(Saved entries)

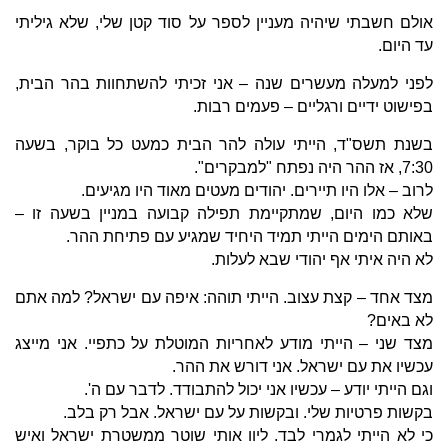
אולם חשבתי שיהיה מעניין לספר על סוד קטן שלי, שלא גיליתי
עד היום.
לפני למעלה מעשרים שנה – אני זכיתי להשתחוות בהר הבית,
בפישוט ידיים ורגליים – פעמים רבות.
בשנת תשס"ד, הייתי עולה להר הבית כמעט כל בוקר, בשעה
7:30, אז ההר היה נפתח "למבקרים".
לרוב – אלו היו תיירים. יהודים מעטים מאוד היו מגיעים.
שלא כמו היום, שמתקיימת תפילה קבועה במניין בשעה זו –
באותם הימים הייתי תמיד היחיד שמגיע עם פתיחת ההר.
לא היה איתי אף יהודי שבא לעלות.
מצד אחד – קצת עצוב. הייתי תוהה: איפה עם ישראל? למה אתם
לא באים?
מצד שני – הייתי מודע לאחריות המוטלת על כתפיי. אני מייצג
עכשיו את עם ישראל. אני דורש את ההר.
וגם הייתי יודע – עכשיו אני יכול להתבודד. לדבר עם ה'.
בקשות פרטיות שלי. ובקשות על עם ישראל. אבל רק בלב.
כי לא הייתי לגמרי לבד. ליוו אותי שוטר ממשטרת ישראל ואיש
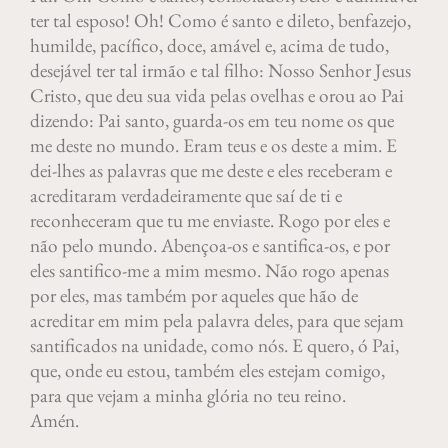
ter tal esposo! Oh! Como é santo e dileto, benfazejo,
humilde, pacífico, doce, amável e, acima de tudo,
desejável ter tal irmão e tal filho: Nosso Senhor Jesus
Cristo, que deu sua vida pelas ovelhas e orou ao Pai
dizendo: Pai santo, guarda-os em teu nome os que
me deste no mundo. Eram teus e os deste a mim. E
dei-lhes as palavras que me deste e eles receberam e
acreditaram verdadeiramente que saí de ti e
reconheceram que tu me enviaste. Rogo por eles e
não pelo mundo. Abençoa-os e santifica-os, e por
eles santifico-me a mim mesmo. Não rogo apenas
por eles, mas também por aqueles que hão de
acreditar em mim pela palavra deles, para que sejam
santificados na unidade, como nós. E quero, ó Pai,
que, onde eu estou, também eles estejam comigo,
para que vejam a minha glória no teu reino.
Amén.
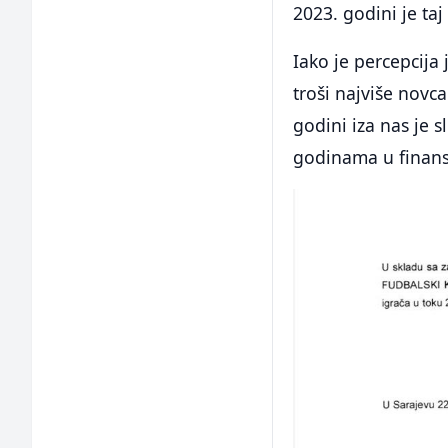
2023. godini je taj
Iako je percepcija
troši najviše novc
godini iza nas je s
godinama u finansi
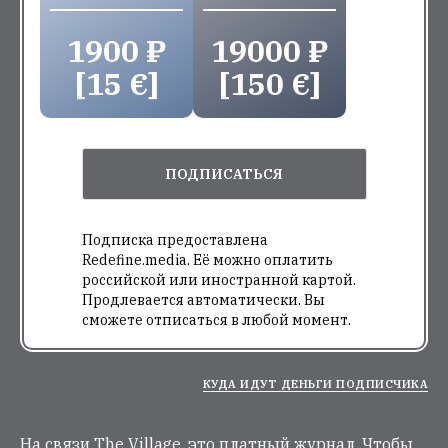
1900 ₽
19000 ₽
[15 €]
[150 €]
ПОДПИСАТЬСЯ
Подписка предоставлена
Redefine.media. Её можно оплатить
российской или иностранной картой.
Продлевается автоматически. Вы
сможете отписаться в любой момент.
КУДА ИДУТ ДЕНЬГИ ПОДПИСЧИКА
На связи The Village, это платный журнал. Чтобы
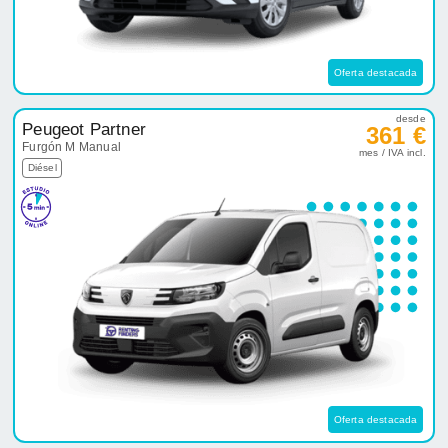
Oferta destacada
desde
Peugeot Partner
361 €
Furgón M Manual
mes / IVA incl.
Diésel
Oferta destacada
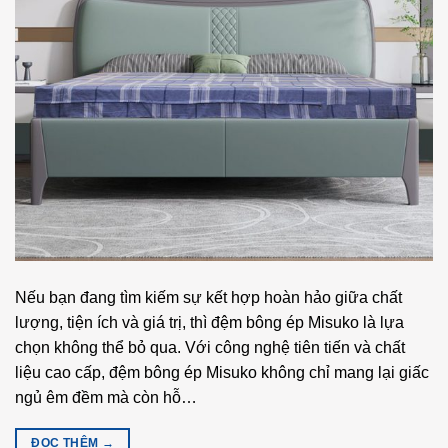
Nếu bạn đang tìm kiếm sự kết hợp hoàn hảo giữa chất
lượng, tiện ích và giá trị, thì đệm bông ép Misuko là lựa
chọn không thể bỏ qua. Với công nghệ tiên tiến và chất
liệu cao cấp, đệm bông ép Misuko không chỉ mang lại giấc
ngủ êm đềm mà còn hỗ…
ĐỌC THÊM
→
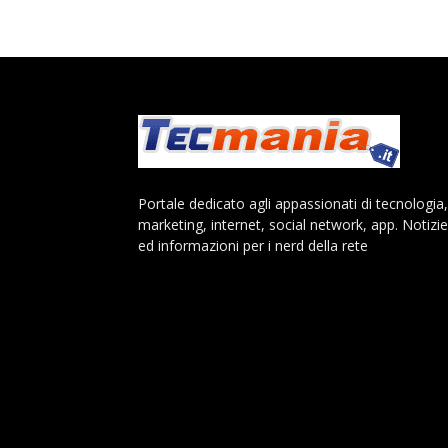
Portale dedicato agli appassionati di tecnologia,
marketing, internet, social network, app. Notizie
ed informazioni per i nerd della rete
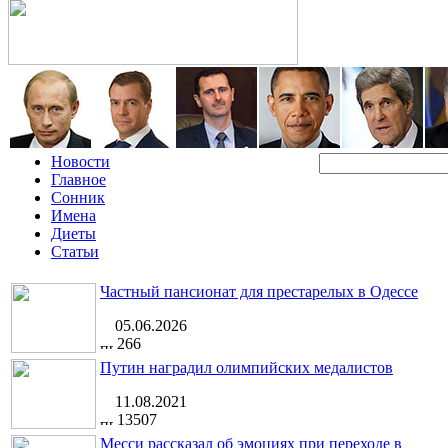
Новости
Главное
Сонник
Имена
Диеты
Статьи
Частный пансионат для престарелых в Одессе
05.06.2026
266
Путин наградил олимпийских медалистов
11.08.2021
13507
Месси рассказал об эмоциях при переходе в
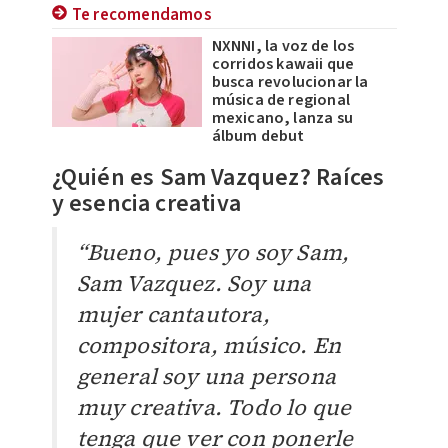
Te recomendamos
NXNNI, la voz de los
corridos kawaii que
busca revolucionar la
música de regional
mexicano, lanza su
álbum debut
¿Quién es Sam Vazquez? Raíces
y esencia creativa
“Bueno, pues yo soy Sam,
Sam Vazquez. Soy una
mujer cantautora,
compositora, músico. En
general soy una persona
muy creativa. Todo lo que
tenga que ver con ponerle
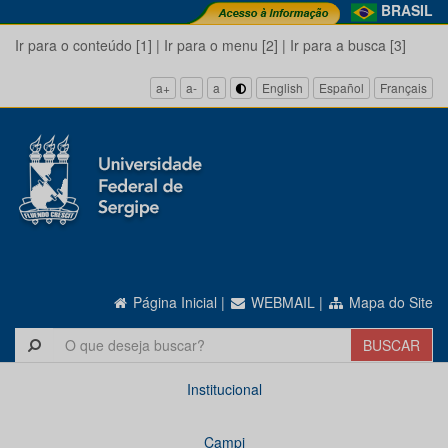
BRASIL
Ir para o conteúdo [1]
|
Ir para o menu [2]
|
Ir para a busca [3]
a+
a-
a
English
Español
Français
Página Inicial
|
WEBMAIL
|
Mapa do Site
Institucional
Campi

Task instructions: Copy the records above exactly. Do not carry any picture into the copy.

Solution to this problem:
אולם חשבתי שיהיה מעניין לספר על סוד קטן שלי, שלא גיליתי
עד היום.
לפני למעלה מעשרים שנה – אני זכיתי להשתחוות בהר הבית,
בפישוט ידיים ורגליים – פעמים רבות.
בשנת תשס"ד, הייתי עולה להר הבית כמעט כל בוקר, בשעה
7:30, אז ההר היה נפתח "למבקרים".
לרוב – אלו היו תיירים. יהודים מעטים מאוד היו מגיעים.
שלא כמו היום, שמתקיימת תפילה קבועה במניין בשעה זו –
באותם הימים הייתי תמיד היחיד שמגיע עם פתיחת ההר.
לא היה איתי אף יהודי שבא לעלות.
מצד אחד – קצת עצוב. הייתי תוהה: איפה עם ישראל? למה אתם
לא באים?
מצד שני – הייתי מודע לאחריות המוטלת על כתפיי. אני מייצג
עכשיו את עם ישראל. אני דורש את ההר.
וגם הייתי יודע – עכשיו אני יכול להתבודד. לדבר עם ה'.
בקשות פרטיות שלי. ובקשות על עם ישראל. אבל רק בלב.
כי לא הייתי לגמרי לבד. ליוו אותי שוטר ממשטרת ישראל ואיש
ter tal esposo! Oh! Como é santo e dileto, benfazejo,
humilde, pacífico, doce, amável e, acima de tudo,
desejável ter tal irmão e tal filho: Nosso Senhor Jesus
Cristo, que deu sua vida pelas ovelhas e orou ao Pai
dizendo: Pai santo, guarda-os em teu nome os que
me deste no mundo. Eram teus e os deste a mim. E
dei-lhes as palavras que me deste e eles receberam e
acreditaram verdadeiramente que saí de ti e
reconheceram que tu me enviaste. Rogo por eles e
não pelo mundo. Abençoa-os e santifica-os, e por
eles santifico-me a mim mesmo. Não rogo apenas
por eles, mas também por aqueles que hão de
acreditar em mim pela palavra deles, para que sejam
santificados na unidade, como nós. E quero, ó Pai,
que, onde eu estou, também eles estejam comigo,
para que vejam a minha glória no teu reino.
Amén.
2023. godini je taj
Iako je percepcija
troši najviše novc
godini iza nas je s
godinama u finansi
1900 ₽
19000 ₽
[15 €]
[150 €]
ПОДПИСАТЬСЯ
Подписка предоставлена
Redefine.media. Её можно оплатить
российской или иностранной картой.
Продлевается автоматически. Вы
сможете отписаться в любой момент.
КУДА ИДУТ ДЕНЬГИ ПОДПИСЧИКА
На связи The Village, это платный журнал. Чтобы
Oferta destacada
desde
Peugeot Partner
361 €
Furgón M Manual
mes / IVA incl.
Diésel
Oferta destacada
Nếu bạn đang tìm kiếm sự kết hợp hoàn hảo giữa chất
lượng, tiện ích và giá trị, thì đệm bông ép Misuko là lựa
chọn không thể bỏ qua. Với công nghệ tiên tiến và chất
liệu cao cấp, đệm bông ép Misuko không chỉ mang lại giấc
ngủ êm đềm mà còn hỗ…
ĐỌC THÊM
→
Portale dedicato agli appassionati di tecnologia,
marketing, internet, social network, app. Notizie
ed informazioni per i nerd della rete
Новости
Главное
Сонник
Имена
Диеты
Статьи
Частный пансионат для престарелых в Одессе
05.06.2026
266
Путин наградил олимпийских медалистов
11.08.2021
13507
Месси рассказал об эмоциях при переходе в
Te recomendamos
NXNNI, la voz de los
corridos kawaii que
busca revolucionar la
música de regional
mexicano, lanza su
álbum debut
¿Quién es Sam Vazquez? Raíces
y esencia creativa
“Bueno, pues yo soy Sam,
Sam Vazquez. Soy una
mujer cantautora,
compositora, músico. En
general soy una persona
muy creativa. Todo lo que
tenga que ver con ponerle
BRASIL
Ir para o conteúdo [1]
|
Ir para o menu [2]
|
Ir para a busca [3]
a+
a-
a
English
Español
Français
Página Inicial
|
WEBMAIL
|
Mapa do Site
Institucional
Campi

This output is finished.